Lough Carra Catchment Association to hold November meeting

The meeting, with guest speaker Donal Sheehan, will take place on November 19

Lough Carra Catchment Association to hold November meeting

The meeting will take place later this month

The Lough Carra Catchment Association will hold its next public meeting at 7.30 pm on Tuesday, November 19 at the Belcarra Community Centre. 

The association is very pleased to welcome guest speaker Donal Sheehan, a dairy farmer from the Bride Valley in East Cork. 

Mr Sheehan played a pivotal role in establishing the BRIDE EIP Project, funded by the Department of Agriculture and the European Union. 

His journey from an intensive dairy farmer to a biodiversity champion offers an inspiring perspective on sustainable farming and environmental stewardship. 

Mr Sheehan l manages a herd of 70 cows at Blossom Farm near Castlelyons. In the 1990s, he followed the typical practice of intensive farming, but his outlook shifted when he began keeping bees. This experience opened his eyes to the vital role of nature on his farm.  

Since then, he has transformed his approach, actively working to lower nutrient inputs, reduce chemical sprays, conserve water, and enhance biodiversity.  

Mr Sheehan now endeavours  ‘to push the boat out all the time trying to make farming more sustainable, farming with nature rather than against it’. 

He describes this as a more rewarding way to farm and has dedicated a proportion of his farm to biodiversity including ponds, pollinator strips and wild bird cover for overwintering birds. 

Ireland’s dairy expansion is an impressive economic success story, but it has brought significant environmental challenges. The BRIDE Project (Biodiversity Regeneration in a Dairying Environment), which ran from 2018 to 2023 tackled these issues head-on. 
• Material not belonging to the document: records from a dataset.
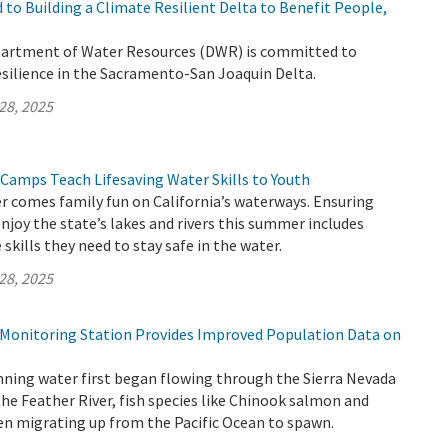
to Building a Climate Resilient Delta to Benefit People,
partment of Water Resources (DWR) is committed to
esilience in the Sacramento-San Joaquin Delta.
28, 2025
 Camps Teach Lifesaving Water Skills to Youth
 comes family fun on California’s waterways. Ensuring
enjoy the state’s lakes and rivers this summer includes
skills they need to stay safe in the water.
28, 2025
h Monitoring Station Provides Improved Population Data on
nning water first began flowing through the Sierra Nevada
the Feather River, fish species like Chinook salmon and
en migrating up from the Pacific Ocean to spawn.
The core concept of the BRIDE Project is that every farm and every farmer is different, and the Project took an innovative, farm-specific approach, focusing on the unique habitats of individual farms. 

Farms were mapped to estimate their Space for Nature, and a Farmland Biodiversity Index was created to reflect the quantity and quality of biodiversity on each farm. 

At the start of the project, Mr Sheehan noted that shifting farmers' mindsets has been the biggest challenge. He explained that, in the past, farmers were often encouraged to cultivate every available inch of land, and said that ‘every farmer is connected with nature, but that connection was broken when we got intensive, we need to find a middle ground, leave room for nature’.  

The scheme has since been a huge success, operated at full capacity, and demonstrated that intensive farming and biodiversity can go hand in hand.

Additionally, Mr Sheehan has submitted a petition to the Houses of the Oireachtas, drawing attention to the urgent challenges facing the dairy farming sector. He points to the mounting pressure on farmers to increase production, often amid diminishing financial returns, and cautions that this relentless ‘more for less’ approach is placing a serious strain on the environment. 

In his petition, he calls for an overhaul of the current low-cost production model, which he argues is largely driven by processors and retailers, compromising both farmers' autonomy and ecological sustainability. 

You can hear more of his inspiring story at the upcoming Lough Carra Catchment Association meeting this November. Everyone is warmly invited to attend.